Rendered page images
• • •
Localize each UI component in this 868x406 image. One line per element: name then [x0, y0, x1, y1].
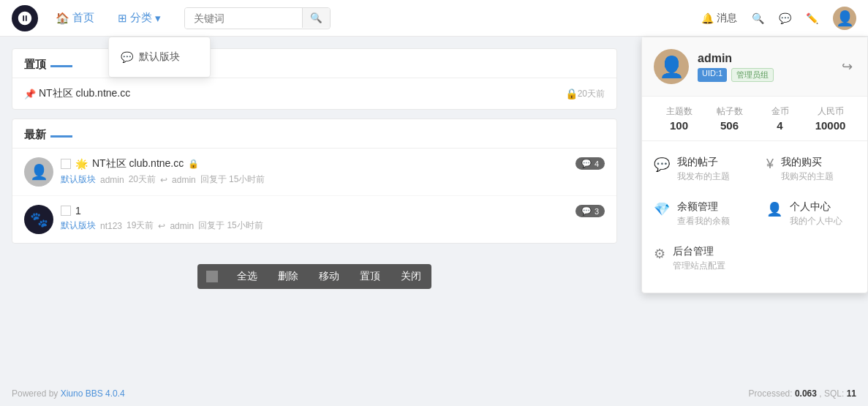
table-row: 📌 NT社区 club.ntne.cc 🔒 20天前	[12, 78, 616, 109]
select-all-button[interactable]: 全选	[227, 264, 268, 289]
stat-topics-value: 100	[654, 119, 704, 132]
balance-icon: 💎	[654, 201, 670, 217]
menu-admin-sub: 管理站点配置	[673, 260, 725, 272]
footer-left: Powered by Xiuno BBS 4.0.4	[12, 388, 125, 399]
user-avatar-button[interactable]: 👤	[833, 7, 856, 30]
logout-button[interactable]: ↪	[839, 56, 856, 78]
nav-home[interactable]: 🏠 首页	[50, 8, 100, 28]
edit-button[interactable]: ✏️	[806, 12, 818, 24]
header: 🏠 首页 ⊞ 分类 ▾ 🔍 🔔 消息 🔍 💬 ✏️ 👤	[0, 0, 868, 37]
post-checkbox-1[interactable]	[61, 159, 71, 169]
delete-button[interactable]: 删除	[268, 264, 309, 289]
username: admin	[698, 52, 830, 65]
dropdown-item-label: 默认版块	[139, 50, 180, 64]
menu-my-purchases[interactable]: ¥ 我的购买 我购买的主题	[755, 147, 867, 192]
stat-posts: 帖子数 506	[704, 105, 755, 132]
menu-my-posts[interactable]: 💬 我的帖子 我发布的主题	[642, 147, 755, 192]
menu-admin[interactable]: ⚙ 后台管理 管理站点配置	[642, 236, 867, 281]
user-menu: 💬 我的帖子 我发布的主题 ¥ 我的购买 我购买的主题 💎 余额管理 查看我的	[642, 141, 867, 287]
lock-icon: 🔒	[565, 88, 578, 99]
menu-balance-sub: 查看我的余额	[677, 215, 730, 228]
menu-my-posts-title: 我的帖子	[677, 156, 730, 169]
header-right: 🔔 消息 🔍 💬 ✏️ 👤	[701, 7, 856, 30]
post-author-2: nt123	[100, 221, 122, 231]
move-button[interactable]: 移动	[309, 264, 350, 289]
menu-my-posts-text: 我的帖子 我发布的主题	[677, 156, 730, 183]
pin-icon: 📌	[24, 89, 36, 99]
nav-category[interactable]: ⊞ 分类 ▾	[112, 8, 167, 28]
post-author-1: admin	[100, 175, 124, 185]
menu-profile-sub: 我的个人中心	[790, 215, 842, 228]
reply-count-2: 💬 3	[575, 205, 605, 217]
stat-rmb-value: 10000	[805, 119, 856, 132]
powered-by-label: Powered by	[12, 388, 61, 399]
post-meta-2: 默认版块 nt123 19天前 ↩ admin 回复于 15小时前	[61, 219, 568, 232]
stat-rmb-label: 人民币	[805, 105, 856, 118]
latest-title: 最新	[24, 128, 605, 142]
post-avatar-2: 🐾	[24, 205, 53, 234]
dropdown-item-default[interactable]: 💬 默认版块	[109, 43, 210, 71]
processed-value: 0.063	[795, 388, 817, 399]
logo[interactable]	[12, 5, 38, 31]
latest-title-wrap: 最新	[24, 128, 605, 142]
post-name-2[interactable]: 1	[75, 205, 81, 217]
notification-button[interactable]: 🔔 消息	[701, 12, 737, 25]
user-panel: 👤 admin UID:1 管理员组 ↪ 主题数 100 帖子数 506 金币 …	[641, 37, 868, 293]
list-item: 🐾 1 默认版块 nt123 19天前 ↩ admin 回复于 15小时前 💬	[12, 196, 616, 243]
search-header-button[interactable]: 🔍	[752, 12, 764, 24]
category-dropdown: 💬 默认版块	[108, 37, 211, 78]
nav-home-label: 首页	[72, 11, 94, 25]
chat-button[interactable]: 💬	[779, 12, 791, 24]
purchase-icon: ¥	[766, 157, 774, 172]
close-button[interactable]: 关闭	[390, 264, 431, 289]
pin-button[interactable]: 置顶	[350, 264, 390, 289]
home-icon: 🏠	[56, 12, 69, 25]
chat-bubble-icon: 💬	[121, 51, 133, 63]
stat-gold: 金币 4	[755, 105, 805, 132]
menu-profile-title: 个人中心	[790, 200, 842, 214]
user-info: admin UID:1 管理员组	[698, 52, 830, 82]
menu-admin-title: 后台管理	[673, 245, 725, 258]
reply-count-value-2: 3	[595, 207, 599, 216]
user-badges: UID:1 管理员组	[698, 68, 830, 82]
stat-topics-label: 主题数	[654, 105, 704, 118]
reply-author-2: admin	[170, 221, 194, 231]
topic-time: 20天前	[578, 88, 605, 100]
menu-balance[interactable]: 💎 余额管理 查看我的余额	[642, 192, 755, 236]
reply-time-1: 回复于 15小时前	[200, 173, 265, 186]
post-checkbox-2[interactable]	[61, 206, 71, 216]
notification-label: 消息	[717, 12, 737, 25]
app-name-link[interactable]: Xiuno BBS 4.0.4	[61, 388, 125, 399]
menu-my-purchases-text: 我的购买 我购买的主题	[781, 156, 834, 183]
menu-balance-title: 余额管理	[677, 200, 730, 214]
menu-row-2: 💎 余额管理 查看我的余额 👤 个人中心 我的个人中心	[642, 192, 867, 236]
post-title-1: 🌟 NT社区 club.ntne.cc 🔒	[61, 157, 568, 170]
block-tag-2[interactable]: 默认版块	[61, 219, 96, 232]
menu-my-posts-sub: 我发布的主题	[677, 170, 730, 183]
user-panel-avatar: 👤	[654, 49, 689, 84]
latest-section: 最新 👤 🌟 NT社区 club.ntne.cc 🔒 默认版块 admin 20…	[12, 119, 617, 244]
topic-link[interactable]: NT社区 club.ntne.cc	[39, 87, 562, 100]
reply-count-1: 💬 4	[575, 157, 605, 170]
toolbar: 全选 删除 移动 置顶 关闭	[12, 252, 617, 301]
reply-arrow-2: ↩	[158, 221, 165, 231]
search-input[interactable]	[185, 8, 302, 29]
reply-arrow-1: ↩	[160, 175, 167, 185]
lock-icon-1: 🔒	[188, 159, 199, 169]
list-item: 👤 🌟 NT社区 club.ntne.cc 🔒 默认版块 admin 20天前 …	[12, 149, 616, 196]
sql-value: 11	[847, 388, 856, 399]
post-name-1[interactable]: NT社区 club.ntne.cc	[92, 157, 184, 170]
block-tag-1[interactable]: 默认版块	[61, 173, 96, 186]
admin-icon: ⚙	[654, 246, 665, 262]
select-all-checkbox[interactable]	[206, 271, 218, 282]
latest-section-header: 最新	[12, 119, 616, 149]
search-box: 🔍	[184, 7, 331, 29]
post-content-2: 1 默认版块 nt123 19天前 ↩ admin 回复于 15小时前	[61, 205, 568, 232]
menu-my-purchases-title: 我的购买	[781, 156, 834, 169]
search-button[interactable]: 🔍	[302, 8, 330, 28]
stat-rmb: 人民币 10000	[805, 105, 856, 132]
stat-posts-label: 帖子数	[704, 105, 755, 118]
menu-profile[interactable]: 👤 个人中心 我的个人中心	[755, 192, 867, 236]
bell-icon: 🔔	[701, 12, 714, 24]
reply-author-1: admin	[172, 175, 196, 185]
• • •
■ WORK ORDER ■
Please print each record above again exactly, but omit any pictures.

■ TASK SOLUTION ■
Localize each UI component in this 868x406 image. One line per element: name then [x0, y0, x1, y1].
table-row: 📌 NT社区 club.ntne.cc 🔒 20天前	[12, 78, 616, 109]
select-all-button[interactable]: 全选	[227, 264, 268, 289]
stat-topics-value: 100	[654, 119, 704, 132]
balance-icon: 💎	[654, 201, 670, 217]
menu-admin-sub: 管理站点配置	[673, 260, 725, 272]
footer-left: Powered by Xiuno BBS 4.0.4	[12, 388, 125, 399]
user-avatar-button[interactable]: 👤	[833, 7, 856, 30]
logout-button[interactable]: ↪	[839, 56, 856, 78]
nav-home[interactable]: 🏠 首页	[50, 8, 100, 28]
edit-button[interactable]: ✏️	[806, 12, 818, 24]
header: 🏠 首页 ⊞ 分类 ▾ 🔍 🔔 消息 🔍 💬 ✏️ 👤	[0, 0, 868, 37]
post-checkbox-1[interactable]	[61, 159, 71, 169]
delete-button[interactable]: 删除	[268, 264, 309, 289]
username: admin	[698, 52, 830, 65]
dropdown-item-label: 默认版块	[139, 50, 180, 64]
menu-my-purchases[interactable]: ¥ 我的购买 我购买的主题	[755, 147, 867, 192]
stat-posts: 帖子数 506	[704, 105, 755, 132]
menu-my-posts[interactable]: 💬 我的帖子 我发布的主题	[642, 147, 755, 192]
menu-admin[interactable]: ⚙ 后台管理 管理站点配置	[642, 236, 867, 281]
user-menu: 💬 我的帖子 我发布的主题 ¥ 我的购买 我购买的主题 💎 余额管理 查看我的	[642, 141, 867, 287]
lock-icon: 🔒	[565, 88, 578, 99]
menu-balance-sub: 查看我的余额	[677, 215, 730, 228]
menu-my-posts-title: 我的帖子	[677, 156, 730, 169]
header-right: 🔔 消息 🔍 💬 ✏️ 👤	[701, 7, 856, 30]
post-author-2: nt123	[100, 221, 122, 231]
move-button[interactable]: 移动	[309, 264, 350, 289]
menu-my-posts-text: 我的帖子 我发布的主题	[677, 156, 730, 183]
pin-icon: 📌	[24, 89, 36, 99]
nav-category[interactable]: ⊞ 分类 ▾	[112, 8, 167, 28]
post-author-1: admin	[100, 175, 124, 185]
menu-profile-sub: 我的个人中心	[790, 215, 842, 228]
reply-count-2: 💬 3	[575, 205, 605, 217]
stat-rmb-value: 10000	[805, 119, 856, 132]
powered-by-label: Powered by	[12, 388, 61, 399]
post-meta-2: 默认版块 nt123 19天前 ↩ admin 回复于 15小时前	[61, 219, 568, 232]
stat-rmb-label: 人民币	[805, 105, 856, 118]
latest-title: 最新	[24, 128, 605, 142]
post-avatar-2: 🐾	[24, 205, 53, 234]
dropdown-item-default[interactable]: 💬 默认版块	[109, 43, 210, 71]
processed-value: 0.063	[795, 388, 817, 399]
logo[interactable]	[12, 5, 38, 31]
latest-title-wrap: 最新	[24, 128, 605, 142]
post-name-2[interactable]: 1	[75, 205, 81, 217]
notification-button[interactable]: 🔔 消息	[701, 12, 737, 25]
user-panel: 👤 admin UID:1 管理员组 ↪ 主题数 100 帖子数 506 金币 …	[641, 37, 868, 293]
list-item: 🐾 1 默认版块 nt123 19天前 ↩ admin 回复于 15小时前 💬	[12, 196, 616, 243]
search-header-button[interactable]: 🔍	[752, 12, 764, 24]
category-dropdown: 💬 默认版块	[108, 37, 211, 78]
nav-home-label: 首页	[72, 11, 94, 25]
chat-button[interactable]: 💬	[779, 12, 791, 24]
purchase-icon: ¥	[766, 157, 774, 172]
close-button[interactable]: 关闭	[390, 264, 431, 289]
pin-button[interactable]: 置顶	[350, 264, 390, 289]
home-icon: 🏠	[56, 12, 69, 25]
chat-bubble-icon: 💬	[121, 51, 133, 63]
stat-gold: 金币 4	[755, 105, 805, 132]
menu-profile-title: 个人中心	[790, 200, 842, 214]
user-info: admin UID:1 管理员组	[698, 52, 830, 82]
menu-admin-title: 后台管理	[673, 245, 725, 258]
reply-count-value-2: 3	[595, 207, 599, 216]
user-badges: UID:1 管理员组	[698, 68, 830, 82]
stat-topics-label: 主题数	[654, 105, 704, 118]
reply-author-2: admin	[170, 221, 194, 231]
topic-time: 20天前	[578, 88, 605, 100]
menu-balance[interactable]: 💎 余额管理 查看我的余额	[642, 192, 755, 236]
reply-time-1: 回复于 15小时前	[200, 173, 265, 186]
post-checkbox-2[interactable]	[61, 206, 71, 216]
notification-label: 消息	[717, 12, 737, 25]
app-name-link[interactable]: Xiuno BBS 4.0.4	[61, 388, 125, 399]
menu-my-purchases-text: 我的购买 我购买的主题	[781, 156, 834, 183]
menu-balance-title: 余额管理	[677, 200, 730, 214]
menu-row-2: 💎 余额管理 查看我的余额 👤 个人中心 我的个人中心	[642, 192, 867, 236]
post-title-1: 🌟 NT社区 club.ntne.cc 🔒	[61, 157, 568, 170]
block-tag-2[interactable]: 默认版块	[61, 219, 96, 232]
menu-my-posts-sub: 我发布的主题	[677, 170, 730, 183]
user-panel-avatar: 👤	[654, 49, 689, 84]
latest-section: 最新 👤 🌟 NT社区 club.ntne.cc 🔒 默认版块 admin 20…	[12, 119, 617, 244]
topic-link[interactable]: NT社区 club.ntne.cc	[39, 87, 562, 100]
reply-count-1: 💬 4	[575, 157, 605, 170]
toolbar: 全选 删除 移动 置顶 关闭	[12, 252, 617, 301]
reply-arrow-2: ↩	[158, 221, 165, 231]
search-input[interactable]	[185, 8, 302, 29]
reply-arrow-1: ↩	[160, 175, 167, 185]
lock-icon-1: 🔒	[188, 159, 199, 169]
list-item: 👤 🌟 NT社区 club.ntne.cc 🔒 默认版块 admin 20天前 …	[12, 149, 616, 196]
sql-value: 11	[847, 388, 856, 399]
post-name-1[interactable]: NT社区 club.ntne.cc	[92, 157, 184, 170]
block-tag-1[interactable]: 默认版块	[61, 173, 96, 186]
admin-icon: ⚙	[654, 246, 665, 262]
select-all-checkbox[interactable]	[206, 271, 218, 282]
latest-section-header: 最新	[12, 119, 616, 149]
search-box: 🔍	[184, 7, 331, 29]
post-content-2: 1 默认版块 nt123 19天前 ↩ admin 回复于 15小时前	[61, 205, 568, 232]
menu-my-purchases-title: 我的购买	[781, 156, 834, 169]
search-button[interactable]: 🔍	[302, 8, 330, 28]
stat-rmb: 人民币 10000	[805, 105, 856, 132]
stat-posts-label: 帖子数	[704, 105, 755, 118]
menu-profile[interactable]: 👤 个人中心 我的个人中心	[755, 192, 867, 236]
bell-icon: 🔔	[701, 12, 714, 24]
reply-author-1: admin	[172, 175, 196, 185]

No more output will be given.